Proof Riesz representation theorem

Question

I have a question regarding the proof of the Riesz representation theorem. Why do we declare the isomorphism $\Phi: H \rightarrow H'$ in an antilinear way? I mean if, this isomorphism would pick the other coordinate of the inner product, then this isomorphism should be perfectly linear? I cannot imagine why Mathematicians would deliberately be messy, so I guess there is a meaning behind this.

Answer 1

If you want a linear isomorphism between $H$ and $H'$, you can have it. Just pick an orthonormal basis $(e_n)$ in $H$, take its dual basis $(f_n)$ in $H'$, and define $$\Phi(\sum c_n e_n)=\sum c_n f_n\tag{1}$$ There's a catch, though: $\Phi$ is not canonical, it depends on the choice of basis $(e_n)$. Such isomorphisms are of little use; thinking of them can even be counterproductive.
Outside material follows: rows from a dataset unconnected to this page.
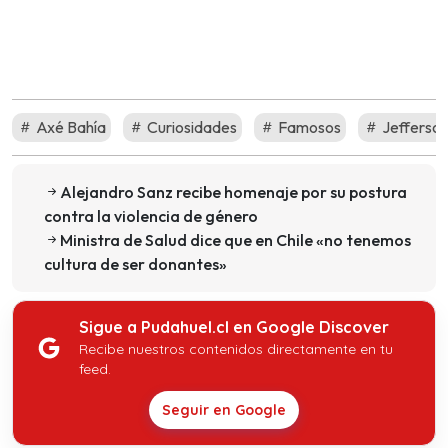
Axé Bahía
Curiosidades
Famosos
Jefferso
Alejandro Sanz recibe homenaje por su postura
contra la violencia de género
Ministra de Salud dice que en Chile «no tenemos
cultura de ser donantes»
Sigue a Pudahuel.cl en Google Discover
Recibe nuestros contenidos directamente en tu
feed.
Seguir en Google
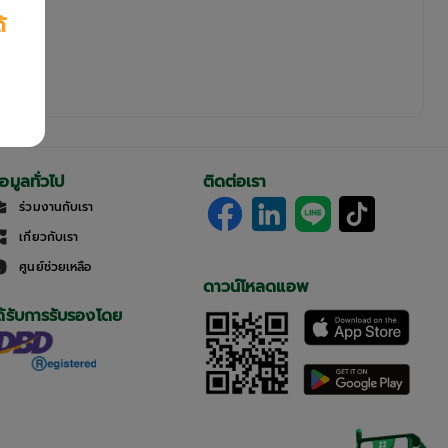
้
้อมูลทั่วไป
ติดต่อเรา
ร่วมงานกับเรา
เกี่ยวกับเรา
ศูนย์ช่วยเหลือ
ดาวน์โหลดแอพ
ด้รับการรับรองโดย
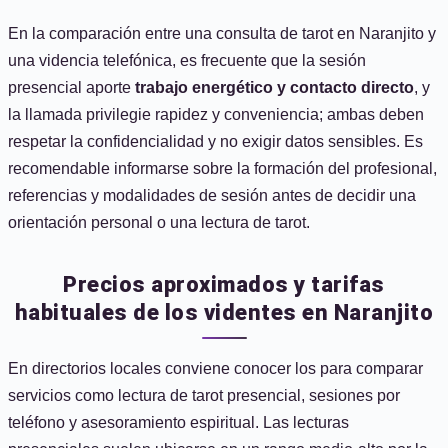
En la comparación entre una consulta de tarot en Naranjito y
una videncia telefónica, es frecuente que la sesión
presencial aporte
trabajo energético y contacto directo
, y
la llamada privilegie rapidez y conveniencia; ambas deben
respetar la confidencialidad y no exigir datos sensibles. Es
recomendable informarse sobre la formación del profesional,
referencias y modalidades de sesión antes de decidir una
orientación personal o una lectura de tarot.
Precios aproximados y tarifas
habituales de los videntes en Naranjito
En directorios locales conviene conocer los para comparar
servicios como lectura de tarot presencial, sesiones por
teléfono y asesoramiento espiritual. Las lecturas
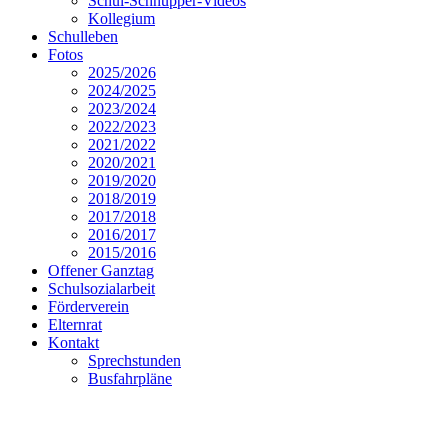
Schul-Schnupper-Videos
Kollegium
Schulleben
Fotos
2025/2026
2024/2025
2023/2024
2022/2023
2021/2022
2020/2021
2019/2020
2018/2019
2017/2018
2016/2017
2015/2016
Offener Ganztag
Schulsozialarbeit
Förderverein
Elternrat
Kontakt
Sprechstunden
Busfahrpläne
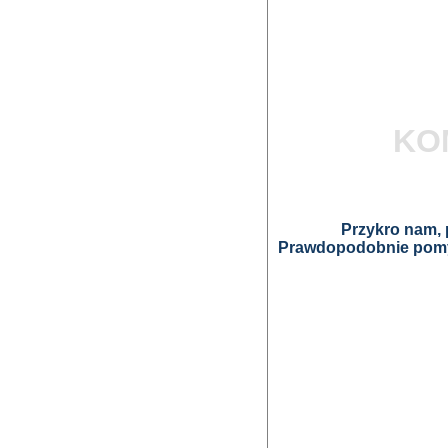
KO
Przykro nam, p
Prawdopodobnie pomyl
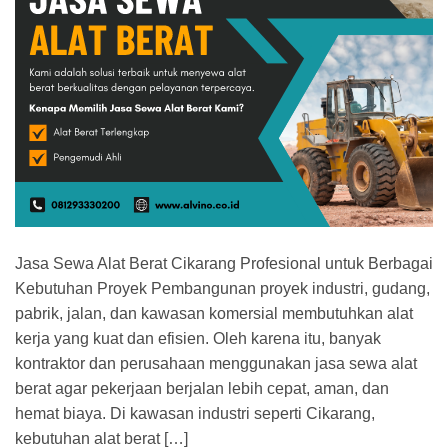
Jasa Sewa Alat Berat Cikarang Profesional untuk Berbagai
Kebutuhan Proyek Pembangunan proyek industri, gudang,
pabrik, jalan, dan kawasan komersial membutuhkan alat
kerja yang kuat dan efisien. Oleh karena itu, banyak
kontraktor dan perusahaan menggunakan jasa sewa alat
berat agar pekerjaan berjalan lebih cepat, aman, dan
hemat biaya. Di kawasan industri seperti Cikarang,
kebutuhan alat berat […]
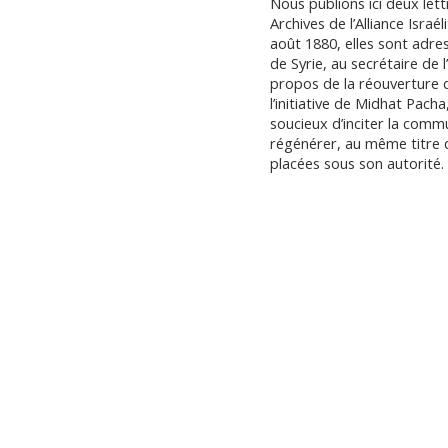
Nous publions ici deux le
Archives de l’Alliance Israél
août 1880, elles sont adr
de Syrie, au secrétaire de 
propos de la réouverture d
l’initiative de Midhat Pach
soucieux d’inciter la comm
régénérer, au même titre
placées sous son autorité.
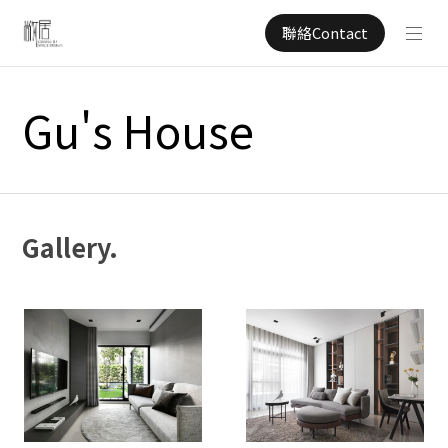
聯絡Contact
Gu's House
Gallery.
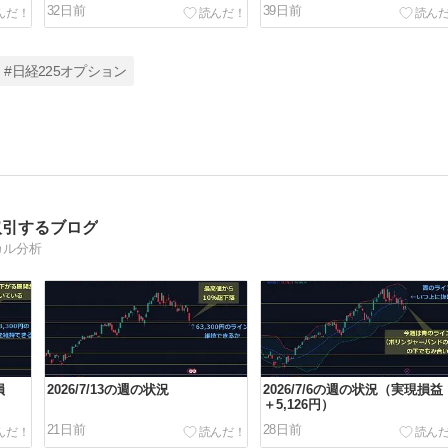
32日前
39日前
#日経225オプション
取引するブログ
カル分析
損
2026/7/13の週の状況
2026/7/6の週の状況（実現損益
＋5,126円）
21日前
28日前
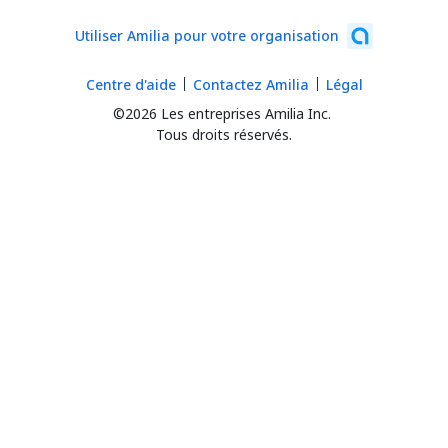
Utiliser Amilia pour votre organisation
Centre d'aide
Contactez Amilia
Légal
©2026 Les entreprises Amilia Inc.
Tous droits réservés.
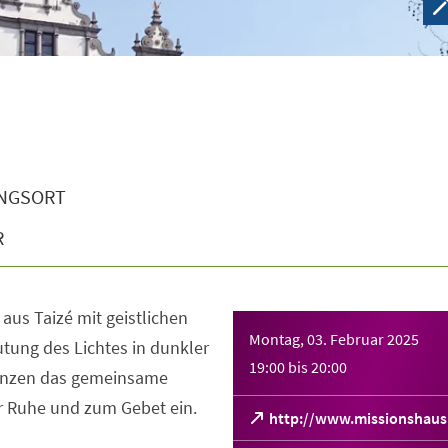
NGSORT
R
aus Taizé mit geistlichen
Montag, 03. Februar 2025
utung des Lichtes in dunkler
19:00
bis
20:00
gänzen das gemeinsame
r Ruhe und zum Gebet ein.
http://www.missionshau
(Öffnet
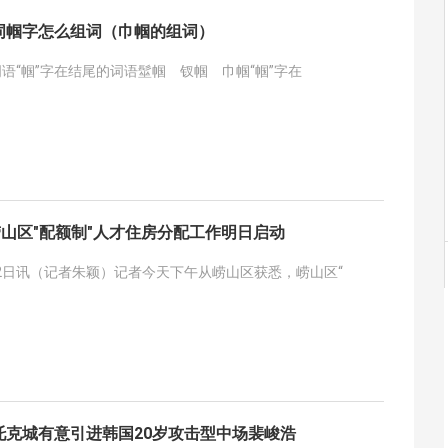
词帼字怎么组词（巾帼的组词）
词语“帼”字在结尾的词语髽帼 钗帼 巾帼“帼”字在
崂山区"配额制"人才住房分配工作明日启动
2日讯（记者朱颖）记者今天下午从崂山区获悉，崂山区“
托克城有意引进韩国20岁攻击型中场裴峻浩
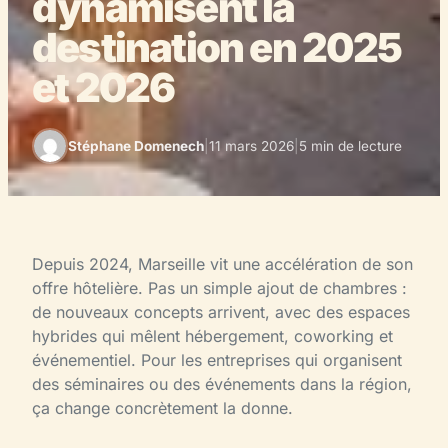
dynamisent la
destination en 2025
et 2026
Stéphane Domenech
|
11 mars 2026
|
5 min de lecture
Depuis 2024, Marseille vit une accélération de son
offre hôtelière. Pas un simple ajout de chambres :
de nouveaux concepts arrivent, avec des espaces
hybrides qui mêlent hébergement, coworking et
événementiel. Pour les entreprises qui organisent
des séminaires ou des événements dans la région,
ça change concrètement la donne.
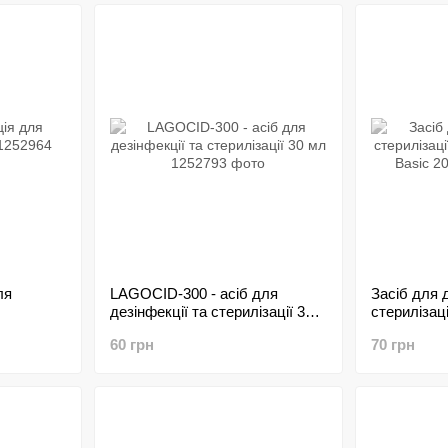
ля
LAGOCID-300 - асіб для
Засіб для д
дезінфекції та стерилізації 30
стерилізац
мл
Line Basic
60 грн
70 грн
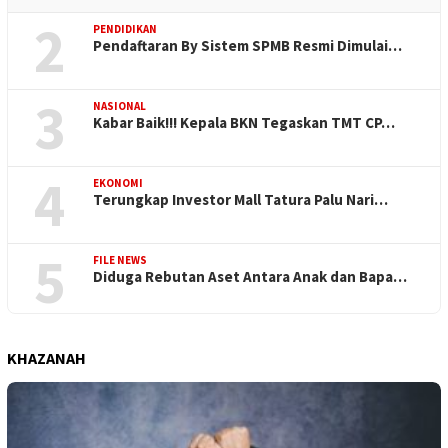
2
PENDIDIKAN
Pendaftaran By Sistem SPMB Resmi Dimulai…
3
NASIONAL
Kabar Baik!!! Kepala BKN Tegaskan TMT CP…
4
EKONOMI
Terungkap Investor Mall Tatura Palu Nari…
5
FILE NEWS
Diduga Rebutan Aset Antara Anak dan Bapa…
KHAZANAH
Indeed, replace $e_n$ with $\hat e_n=\alpha e_n$, where $\alpha$ is a unimodular complex number. The corresponding coefficient $\hat c_n$ is $\alpha^{-1}c_n$, and the corresponding $\hat f_n$ is $\bar \alpha f_n$. So, $$\Phi(\sum \hat c_n \tilde e_n)=\sum \hat c_n \hat f_n = \alpha^{-1} \bar \alpha \sum c_n f_n$$ which is different from (1).

The antilinear isomorphism $$\Phi(\sum c_n e_n)=\sum \bar c_n f_n\tag{2}$$ does not have this problem. Indeed, it satisfies $$\langle x,\Phi(x)\rangle =\|x\|^2\tag{3}$$ and there is only one linear functional with norm $\|x\|$ that is equal to $\|x\|^2$ on $x$. The property (3) is what we really need from an isomorphism between $H$ and its dual: the isomorphism should respect the duality relation.